Best Practices for Building a Secure and Scalable API
APIs are the core mechanism for decoupling front ends from back ends and for decomposing monolithic infrastructures into composable enterprises in the spirit of what's known as digital transformation. They're currently the most significant enablers of innovation, mobility, and the Internet of Things (IoT). APIs enable teams to focus on their core value proposition while allowing customers to achieve bigger goals by connecting to data and functionality with tools they prefer to use. But to deliver on these myriad benefits and objectives, teams must design APIs with scale in mind. However, the need to build high-performing APIs that scale with the business ecosystem is pressuring many development teams to build APIs that may be restricting business growth.
APIs that are built without scale as a consideration will suffer from poor usability, have limited availability, are open to security issues, and more.
Here at Raygun, we recognize that a high-quality API is pivotal to our business growth, and cite scalability as a critical success factor. When we need to grow to meet customer demands, we must handle billions of data points comfortably and with minimum disruption. In our particular case, we're ingestion heavy, meaning we receive billions of requests a day and any delay to our API's response would result in a potentially bad experience for our customers.

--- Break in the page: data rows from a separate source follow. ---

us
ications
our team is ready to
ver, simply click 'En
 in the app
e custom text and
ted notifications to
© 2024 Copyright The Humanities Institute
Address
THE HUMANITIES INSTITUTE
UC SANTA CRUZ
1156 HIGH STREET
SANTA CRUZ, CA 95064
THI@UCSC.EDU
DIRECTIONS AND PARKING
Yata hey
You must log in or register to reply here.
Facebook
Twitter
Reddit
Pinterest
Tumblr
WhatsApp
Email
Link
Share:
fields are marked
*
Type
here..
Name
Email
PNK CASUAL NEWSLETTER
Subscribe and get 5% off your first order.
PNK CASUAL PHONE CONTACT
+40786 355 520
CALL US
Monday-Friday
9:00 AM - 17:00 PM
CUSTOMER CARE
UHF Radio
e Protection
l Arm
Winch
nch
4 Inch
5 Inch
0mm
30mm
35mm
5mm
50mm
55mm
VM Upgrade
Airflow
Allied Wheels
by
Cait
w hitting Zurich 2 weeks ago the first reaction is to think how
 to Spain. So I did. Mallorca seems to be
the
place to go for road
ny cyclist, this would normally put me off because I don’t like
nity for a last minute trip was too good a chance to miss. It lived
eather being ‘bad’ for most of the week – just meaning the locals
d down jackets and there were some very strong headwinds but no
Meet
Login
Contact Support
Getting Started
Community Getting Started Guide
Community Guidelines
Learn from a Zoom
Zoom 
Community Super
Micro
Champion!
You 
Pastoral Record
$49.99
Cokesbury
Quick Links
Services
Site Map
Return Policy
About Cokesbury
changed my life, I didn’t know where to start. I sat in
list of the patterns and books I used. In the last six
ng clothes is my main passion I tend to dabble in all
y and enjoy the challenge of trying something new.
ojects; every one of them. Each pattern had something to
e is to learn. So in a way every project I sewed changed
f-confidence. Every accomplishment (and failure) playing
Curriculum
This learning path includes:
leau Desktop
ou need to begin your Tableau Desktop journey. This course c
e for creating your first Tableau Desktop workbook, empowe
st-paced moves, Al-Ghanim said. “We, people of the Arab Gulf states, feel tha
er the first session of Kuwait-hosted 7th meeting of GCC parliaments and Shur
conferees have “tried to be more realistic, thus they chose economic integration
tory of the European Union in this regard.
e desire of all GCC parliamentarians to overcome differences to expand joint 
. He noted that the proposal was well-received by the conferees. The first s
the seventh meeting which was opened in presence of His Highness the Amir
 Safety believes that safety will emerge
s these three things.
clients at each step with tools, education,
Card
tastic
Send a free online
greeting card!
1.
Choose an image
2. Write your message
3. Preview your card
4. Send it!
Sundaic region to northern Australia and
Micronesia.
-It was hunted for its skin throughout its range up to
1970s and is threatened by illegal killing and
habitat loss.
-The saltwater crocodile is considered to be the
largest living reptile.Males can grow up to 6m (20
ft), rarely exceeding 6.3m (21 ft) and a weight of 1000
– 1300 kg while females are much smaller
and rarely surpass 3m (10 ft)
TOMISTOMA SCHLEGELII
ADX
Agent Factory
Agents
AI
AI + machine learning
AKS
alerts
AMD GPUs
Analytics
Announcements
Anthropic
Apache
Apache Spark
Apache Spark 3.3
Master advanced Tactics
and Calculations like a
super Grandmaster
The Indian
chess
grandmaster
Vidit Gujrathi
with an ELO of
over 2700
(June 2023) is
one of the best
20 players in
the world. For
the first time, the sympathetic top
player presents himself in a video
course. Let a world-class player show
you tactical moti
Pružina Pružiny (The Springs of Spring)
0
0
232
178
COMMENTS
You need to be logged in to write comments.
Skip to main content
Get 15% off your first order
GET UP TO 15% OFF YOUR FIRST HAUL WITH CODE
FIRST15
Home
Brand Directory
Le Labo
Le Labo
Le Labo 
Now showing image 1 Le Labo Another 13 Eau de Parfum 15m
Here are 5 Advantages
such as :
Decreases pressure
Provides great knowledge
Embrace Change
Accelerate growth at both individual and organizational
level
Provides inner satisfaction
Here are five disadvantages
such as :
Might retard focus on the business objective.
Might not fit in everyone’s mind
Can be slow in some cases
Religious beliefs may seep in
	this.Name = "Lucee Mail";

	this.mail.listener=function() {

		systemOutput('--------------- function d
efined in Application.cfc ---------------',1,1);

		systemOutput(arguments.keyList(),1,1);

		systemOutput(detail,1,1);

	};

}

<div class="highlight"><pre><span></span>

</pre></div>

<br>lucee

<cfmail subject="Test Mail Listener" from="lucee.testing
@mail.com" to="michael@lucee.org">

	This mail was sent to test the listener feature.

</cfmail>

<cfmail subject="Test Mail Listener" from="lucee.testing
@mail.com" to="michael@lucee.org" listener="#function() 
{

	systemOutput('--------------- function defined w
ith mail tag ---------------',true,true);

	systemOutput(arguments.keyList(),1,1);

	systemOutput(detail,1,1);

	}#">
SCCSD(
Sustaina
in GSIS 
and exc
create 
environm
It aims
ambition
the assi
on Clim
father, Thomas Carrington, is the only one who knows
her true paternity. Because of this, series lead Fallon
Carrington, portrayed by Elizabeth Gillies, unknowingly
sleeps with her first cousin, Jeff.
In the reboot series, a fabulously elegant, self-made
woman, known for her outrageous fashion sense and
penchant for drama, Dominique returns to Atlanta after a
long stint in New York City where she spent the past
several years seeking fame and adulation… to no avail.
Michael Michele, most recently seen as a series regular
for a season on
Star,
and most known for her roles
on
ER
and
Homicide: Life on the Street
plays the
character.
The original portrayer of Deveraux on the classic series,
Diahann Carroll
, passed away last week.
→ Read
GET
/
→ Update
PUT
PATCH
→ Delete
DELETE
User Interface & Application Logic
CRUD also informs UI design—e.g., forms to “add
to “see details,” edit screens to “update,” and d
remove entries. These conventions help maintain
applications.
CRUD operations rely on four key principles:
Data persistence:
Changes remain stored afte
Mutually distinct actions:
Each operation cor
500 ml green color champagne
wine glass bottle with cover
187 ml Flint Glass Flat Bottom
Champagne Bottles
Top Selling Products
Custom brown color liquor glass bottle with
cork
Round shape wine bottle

The issues we discuss here apply to both reading and writing data through APIs. We'll discuss how Raygun's development team manages the infrastructure and maintenance of our APIs to enable growth.
Why is a scalable API so important to software businesses?
Raygun drives better API-driven customer engagement through our use of SDKs. One of the goals of our SDK architecture is to be lightweight and have little to zero impact on the customer's application performance. While our API itself is a relatively straightforward endpoint, we found that providing SDKs means we can make API access easier, less error prone, and include niceties (e.g., if connectivity is interrupted, be sure to send the data later when it's restored).
As we accept large volumes of data from customers, managing our API effectively is critical to our business. If we can't receive data at volume, then our product would be useless. On average, we get thousands of requests per second to our API, with spikes into the hundreds of thousands per second, so we need to be able to handle a wide-ranging load.
Our product development is not all about the data handling, however. A great UI and nice features are what customers want on the front end, which isn't possible without a robust API.
As Uri Sarid, CTO of Mulesoft, articulates so well, "Much like a great UI is designed for optimal user experience, a great API is designed for optimal consumer experience."
For our survival as a company, our offering a large customer superior data management and a great experience on the front end is mission critical, and we must be able to scale to meet larger customer's needs.
So how do we do it? At Raygun, we look at two main areas when building a scalable API: infrastructure and maintenance.
Infrastructure of a scalable API
When you create an API, it exposes the business logic of your system to the outside world, which needs to be protected.
To build a scalable API, mitigating vulnerabilities should be the first port of call. As ProgrammableWeb's editor-in-chief David Berlind explains, attacks are becoming sophisticated, multi-dimensional, and hyper-targeted.
The sensitive data Raygun collects must be protected with a multi-layered system that extends beyond the infrastructure of the API. As cyberattacks evolve, the systems we put in place need to be dynamic enough to change and evolve with them. (You can read more about security in APIs here.)
Figure 1. Raygun's API security layers
To mitigate risks, Raygun uses several layers of security for our APIs. All calls are done with a customer's API key and authentication credentials.
A simple first layer is to offer a "regenerate authentication credentials " option. If you choose to re-generate your credentials, the original credentials are no longer valid.
The reason this is essential to protecting your system is to prevent anyone with malicious intent gaining access to your account. For example, if a developer accidentally checked your credentials into a public repository, you're safe because that key will no longer be valid.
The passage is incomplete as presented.